*Task to complete*: Among the lines below, tally those that contain "Full" and respond with the total only.

[Dataset entries]
──────────

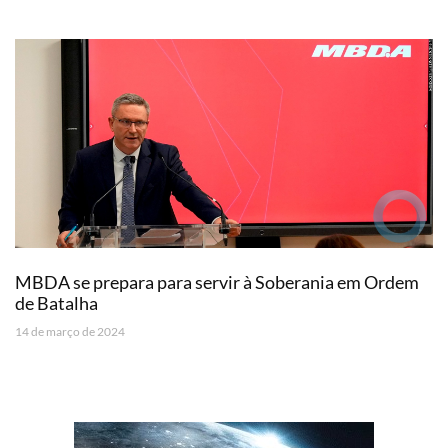
MBDA se prepara para servir à Soberania em Ordem
de Batalha
14 de março de 2024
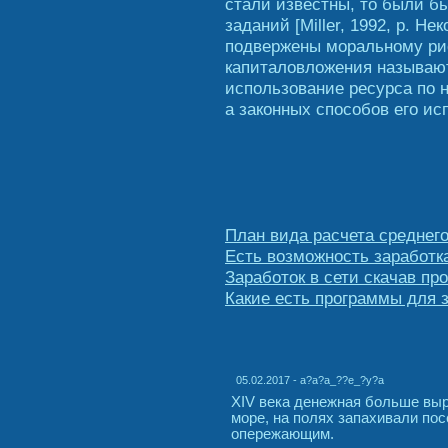
стали известны, то были б
заданий [Miller, 1992, р. Н
подвержены моральному рис
капиталовложения называю
использование ресурса по 
а законных способов его ис
План вида расчета среднего
Есть возможность заработка
Заработок в сети скачав пр
Какие есть программы для 
05.02.2017 - a?a?a_??e_?y?a
XIV века денежная больше вы
море, на полях запахивали по
опережающим.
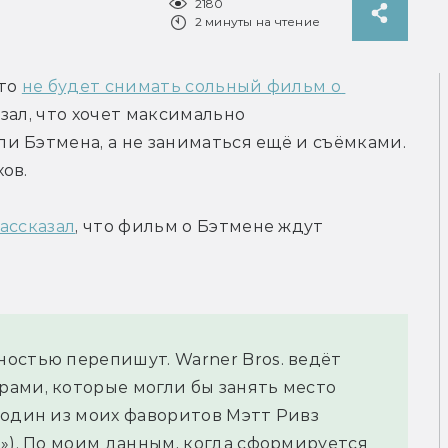
2180
2 минуты на чтение
то 
не будет снимать сольный фильм о 
зал, что хочет максимально 
 Бэтмена, а не заниматься ещё и съёмками. 
ов.
ассказал
, что фильм о Бэтмене ждут 
остью перепишут. Warner Bros. ведёт 
ами, которые могли бы занять место 
 один из моих фаворитов Мэтт Ривз 
»). По моим данным, когда сформируется 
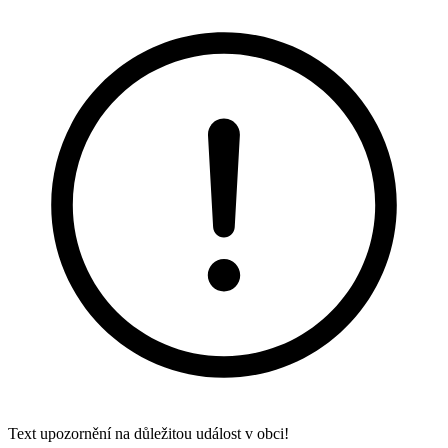
Text upozornění na důležitou událost v obci!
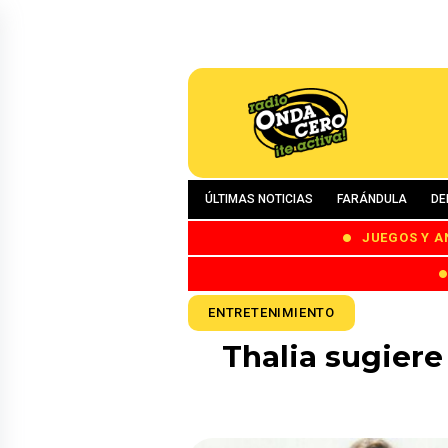
ÚLTIMAS NOTICIAS
FARÁNDULA
DE
JUEGOS Y A
ENTRETENIMIENTO
Thalia sugiere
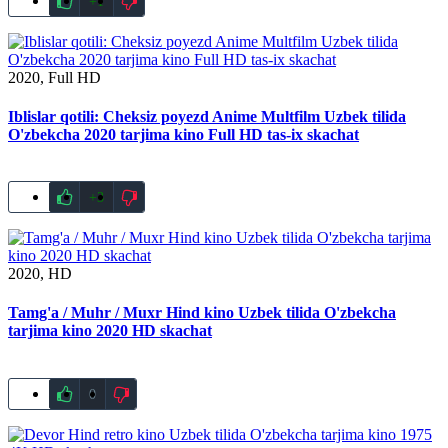
+1
2020, Full HD
Iblislar qotili: Cheksiz poyezd Anime Multfilm Uzbek tilida
O'zbekcha 2020 tarjima kino Full HD tas-ix skachat
+3
2020, HD
Tamg'a / Muhr / Muxr Hind kino Uzbek tilida O'zbekcha
tarjima kino 2020 HD skachat
0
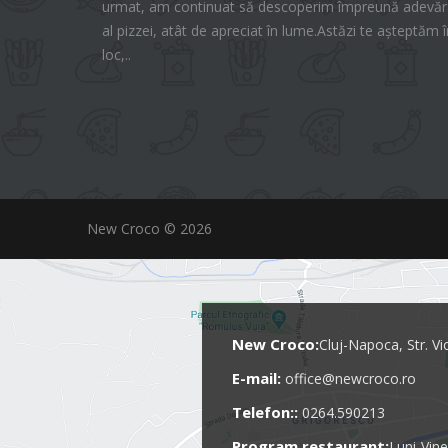
urmat, am continuat să descoperim împreună adevăra
al pizzei, atât de apreciat în lume.Astăzi te așteptăm î
loc,..
New Croco © 2026
New Croco:
Cluj-Napoca, Str. Vi
E-mail:
office@newcroco.ro
Telefon::
0264.590213
Program restaurant:
Luni-Vine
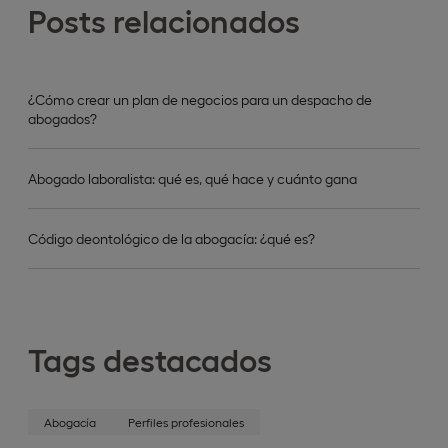
Posts relacionados
¿Cómo crear un plan de negocios para un despacho de
abogados?
Abogado laboralista: qué es, qué hace y cuánto gana
Código deontológico de la abogacía: ¿qué es?
Tags destacados
Abogacía
Perfiles profesionales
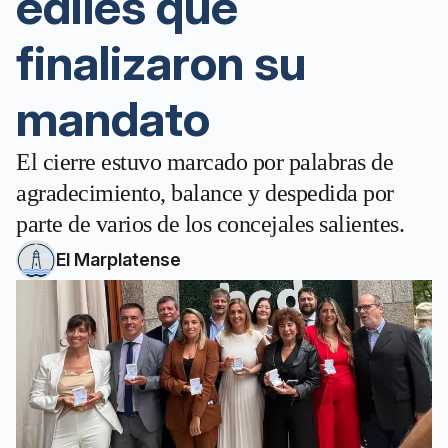
ediles que
finalizaron su
mandato
El cierre estuvo marcado por palabras de
agradecimiento, balance y despedida por
parte de varios de los concejales salientes.
El Marplatense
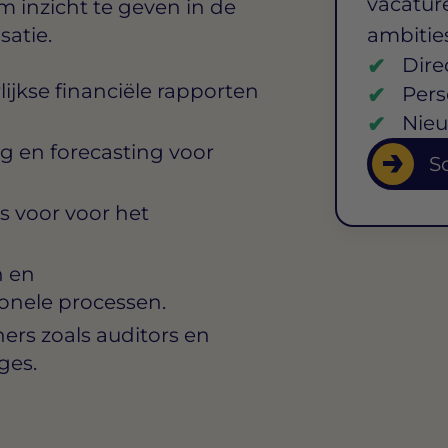
vacature
inzicht te geven in de
satie.
ambitie
Dire
lijkse financiële rapporten
Pers
Nieu
 en forecasting voor
So
s voor voor het
n en
ionele processen.
ers zoals auditors en
ges.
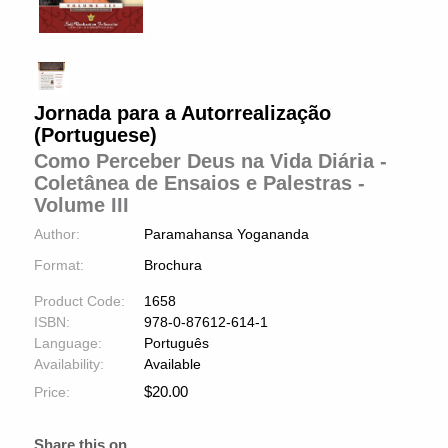
Jornada para a Autorrealização
(Portuguese)
Como Perceber Deus na Vida Diária -
Coletânea de Ensaios e Palestras -
Volume III
Author:
Paramahansa Yogananda
Format:
Brochura
Product Code:
1658
ISBN:
978-0-87612-614-1
Language:
Português
Availability:
Available
$
20.00
Price:
Share this on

──────────

*Answer for this exercise*: 2